# Bought a Springfield GI .45 today



## reconNinja (Sep 26, 2006)

Well I turned 21 on Friday, and Saturday was the gunshow. I bought a stainless steel Springfield 1911 45er, it was $525 plus tax, ffl, and shipping. Then I got 50 fmj's and 25 jhp's. Altogether I spent $610. I could have saved maybe $20-30 going online, but I figure this way if something's wrong I can take a hour drive and have someone to bitch at.

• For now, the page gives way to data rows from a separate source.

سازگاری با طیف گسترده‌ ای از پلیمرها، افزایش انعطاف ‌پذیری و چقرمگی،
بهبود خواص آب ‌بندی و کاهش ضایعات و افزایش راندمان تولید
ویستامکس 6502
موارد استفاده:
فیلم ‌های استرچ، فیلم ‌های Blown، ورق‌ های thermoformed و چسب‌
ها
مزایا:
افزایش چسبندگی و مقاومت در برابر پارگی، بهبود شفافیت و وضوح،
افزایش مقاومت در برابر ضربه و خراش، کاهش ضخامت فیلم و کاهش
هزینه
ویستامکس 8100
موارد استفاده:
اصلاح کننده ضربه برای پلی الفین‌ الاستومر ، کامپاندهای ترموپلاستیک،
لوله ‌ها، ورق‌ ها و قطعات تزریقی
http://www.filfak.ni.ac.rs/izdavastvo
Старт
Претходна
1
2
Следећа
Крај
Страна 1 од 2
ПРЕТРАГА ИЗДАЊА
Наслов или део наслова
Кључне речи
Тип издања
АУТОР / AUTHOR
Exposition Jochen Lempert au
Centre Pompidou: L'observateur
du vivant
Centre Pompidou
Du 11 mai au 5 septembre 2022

Now I need to get some grips because the U.S. stamped wood ones aren't worth a damn.


----------



## Baldy (Jun 21, 2006)

Congrats ReconNinja. I know a lot of folks who have the same pistol and are very happy with it. They do seem to like ball ammo better than HP at first till they get broke in. So far as the price don't look back and enjoy your new pistol. Good luck with it.

Best Baldy..


----------



## 2400 (Feb 4, 2006)

reconNinja said:


> Well I turned 21 on Friday, and Saturday was the gunshow. I bought a stainless steel Springfield 1911 45


That's a great first (or any other) gun. Do you have any pics yet and how does it shoot?


----------



## reconNinja (Sep 26, 2006)

Nah I pick it up on Thursday(damn 3 day wait). Haven't even shot it yet. My last handgun was a dasa sigpro 9mm, this time I wanted a real handcannon. And the stainless finish makes it a fine dress gun as well. I just gotta do something about those grips. And I guess the hammer while I'm at it; does anyone know any good 1911 parts sites?


----------



## Revolver (Aug 26, 2006)

A 1911 is far from what I'd consider a handcannon.

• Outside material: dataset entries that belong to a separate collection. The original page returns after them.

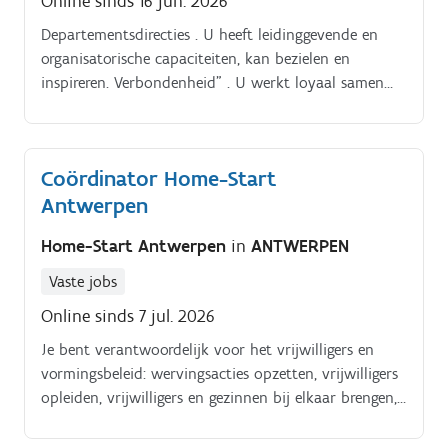
Online sinds 16 jun. 2026
Departementsdirecties . U heeft leidinggevende en
organisatorische capaciteiten, kan bezielen en
inspireren. Verbondenheid” . U werkt loyaal samen
met het directieteam van Sint Jozef Geel en de
overlegorganen.
Coördinator Home-Start
Antwerpen
Home-Start Antwerpen
in
ANTWERPEN
Vaste jobs
Online sinds 7 jul. 2026
Je bent verantwoordelijk voor het vrijwilligers en
vormingsbeleid: wervingsacties opzetten, vrijwilligers
opleiden, vrijwilligers en gezinnen bij elkaar brengen,
maandelijkse intervisiemomenten met vrijwilligers
organiseren;. Je voert kennismakings en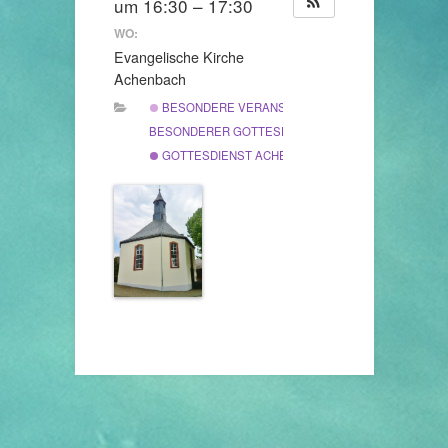
um 16:30 – 17:30
WO:
Evangelische Kirche
Achenbach
BESONDERE VERANSTALTUNG
BESONDERER GOTTESDIENST
GOTTESDIENST ACHENBACH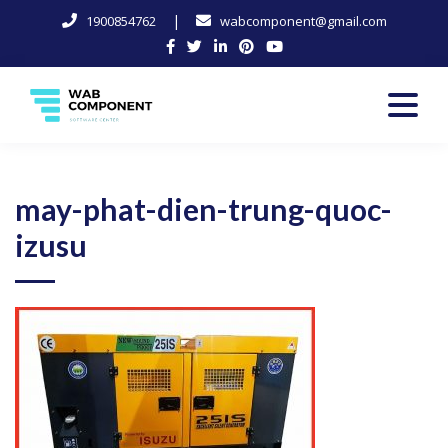
|
1900854762
wabcomponent@gmail.com
Skip
to
content
Software Center
Wab-Component
may-phat-dien-trung-quoc-
izusu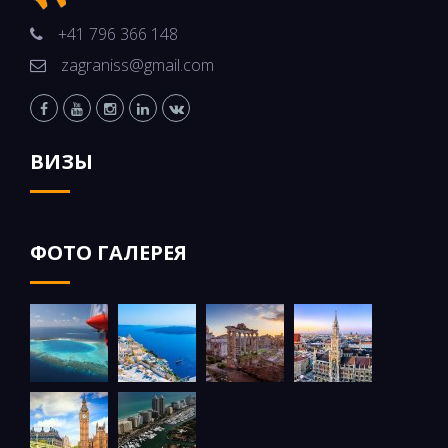
+41 796 366 148
zagraniss@gmail.com
ВИЗЫ
ФОТО ГАЛЕРЕЯ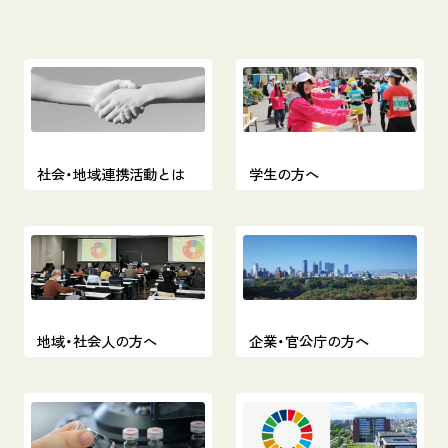
社会・地域連携活動とは
学生の方へ
地域・社会人の方へ
企業・官公庁の方へ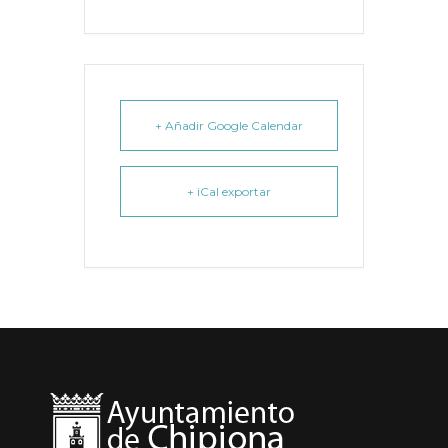
+ Añadir Google Calendar
+ iCal exportar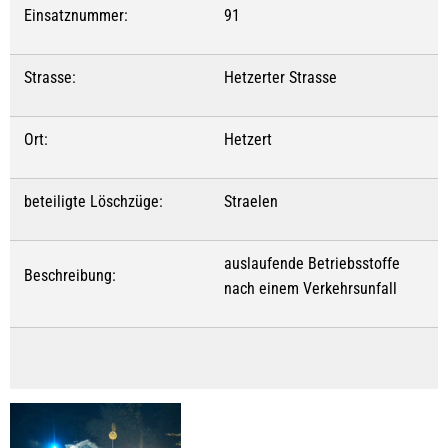
Einsatznummer:
91
Strasse:
Hetzerter Strasse
Ort:
Hetzert
beteiligte Löschzüge:
Straelen
auslaufende Betriebsstoffe
Beschreibung:
nach einem Verkehrsunfall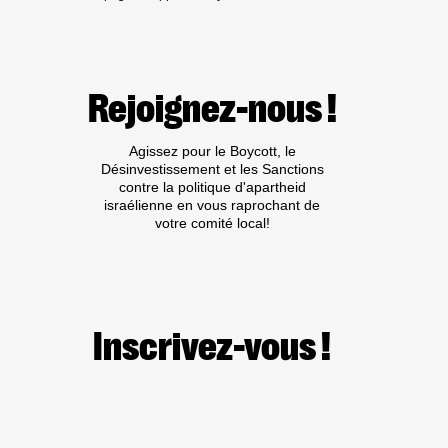
DE
RÉPONSE
DE
LA
CAMPAGNE
Rejoignez-nous !
« TEVA,
J’EN
VEUX
Agissez pour le Boycott, le
PAS »
Désinvestissement et les Sanctions
contre la politique d'apartheid
israélienne en vous raprochant de
votre comité local!
Inscrivez-vous !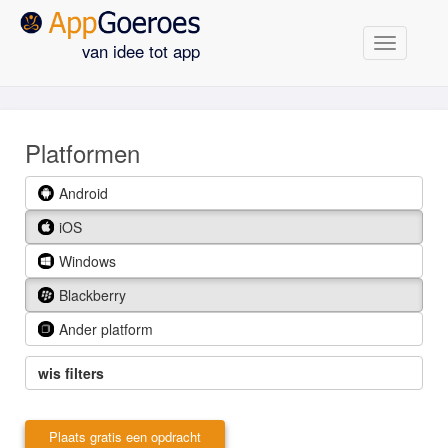
Navigatie
van idee tot app
Platformen
Android
iOS
Windows
Blackberry
Ander platform
wis filters
Plaats gratis een opdracht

Before you go about adding parts that are not needed and can hinder function or reliability(especially if not fitted or installed properly) I would get proficient with that pistol first. The first upgrade a SA GI needs is good sights. After you put a good amount of rounds through you can consider where to go with it.


----------



## reconNinja (Sep 26, 2006)

I can't imagine new grips and a skeletonized hammer would hinder functionality or reliability. 45 is quite a step up from 9mil, and as such I would call it a handcannon. It's not a .50, but it's .05 inches away from it.

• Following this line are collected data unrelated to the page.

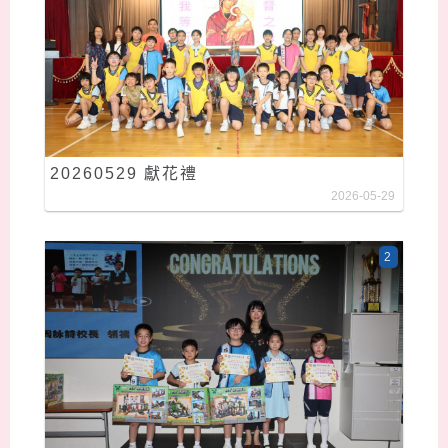
20260529 獻花禮
2026-05-29
2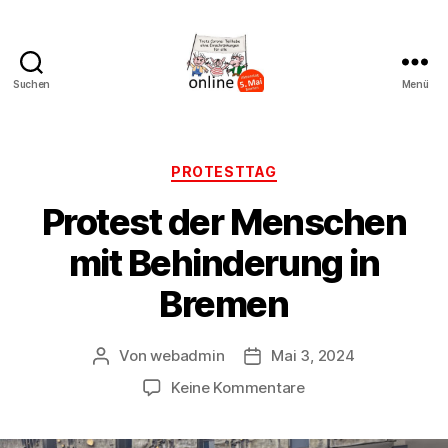
Suchen
Menü
AK
Bremer
Protest
Kategorien
PROTESTTAG
Protest der Menschen
mit Behinderung in
Bremen
Von
webadmin
Mai 3, 2024
Beitragsautor
Beitragsdatum
zu
Keine Kommentare
Protest
der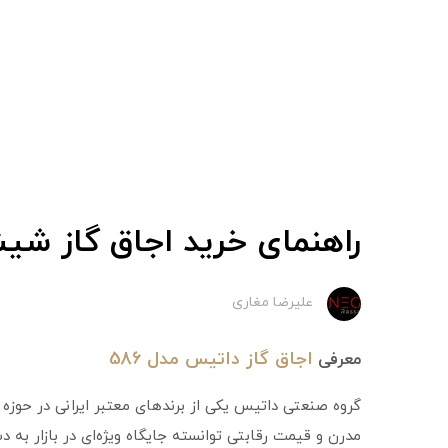
راهنمای خرید اجاق گاز شیشه ای -586
علیرضا مغاری
اجاق گاز داتیس مدل 586
معرفی
گروه صنعتی داتیس یکی از برندهای معتبر ایرانی در حوزه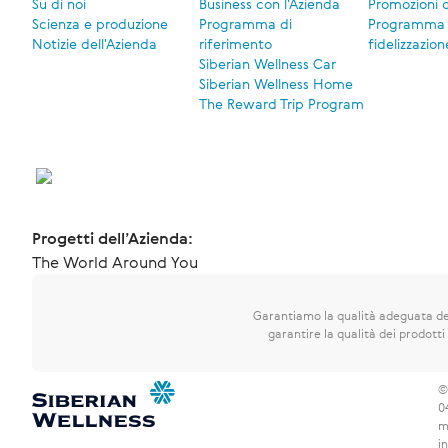
Su di noi
Business con l'Azienda
Promozioni 
Scienza e produzione
Programma di
Programma 
Notizie dell'Azienda
riferimento
fidelizzazion
Siberian Wellness Car
Siberian Wellness Home
The Reward Trip Program
Progetti dell’Azienda:
The World Around You
Garantiamo la qualità adeguata dei
garantire la qualità dei prodotti 
©
0
m
i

I definitely want to replace the sights as you noted, can you point me in the right direction as far as a website to order sights from? Thanks


----------



## Nra-Life-Member (Mar 16, 2007)

Happy Birthday.. and Hope you enjoy the Springfield.. They are nice weapons.


----------



## jblaze725 (Mar 19, 2007)

Don't you dare complain about a 3 day wait. I've got a 6 month wait ahead of me. I really have to move somewhere else.


----------



## reconNinja (Sep 26, 2006)

6 months? god damn, is it still that long if you have a ccw? where do you live? im in fla and its 3days, if i had a ccw i could walk out with it.. i think my ordered magazines will get to me before the gun does.


----------



## reconNinja (Sep 26, 2006)

Picked it up today, and it is awesome. My 11rd extended mag came today as well, fits like a glove.

Still haven't had any luck finding a site with good sights or hammers though.. found ajaxgrips.com for the grips though.


----------



## Mike Barham (Mar 30, 2006)

Sights you can see, a trigger you can use, and a dehorning job.

.45ACP is hardly a "handcannon." Ask Bob Wright, who posts here, about magnum revolvers.


----------



## reconNinja (Sep 26, 2006)

uh.. thanks 

I did see a Ruger Super Redhawk Alaskan in .454 Casull that I really liked and would love to pick up.. maybe that qualify in yall's hearts a little better 8)


----------



## 2400 (Feb 4, 2006)

reconNinja said:


> I definitely want to replace the sights as you noted, can you point me in the right direction as far as a website to order sights from? Thanks


Try www.brownells.com or www.midwayusa.com for 1911 parts.


----------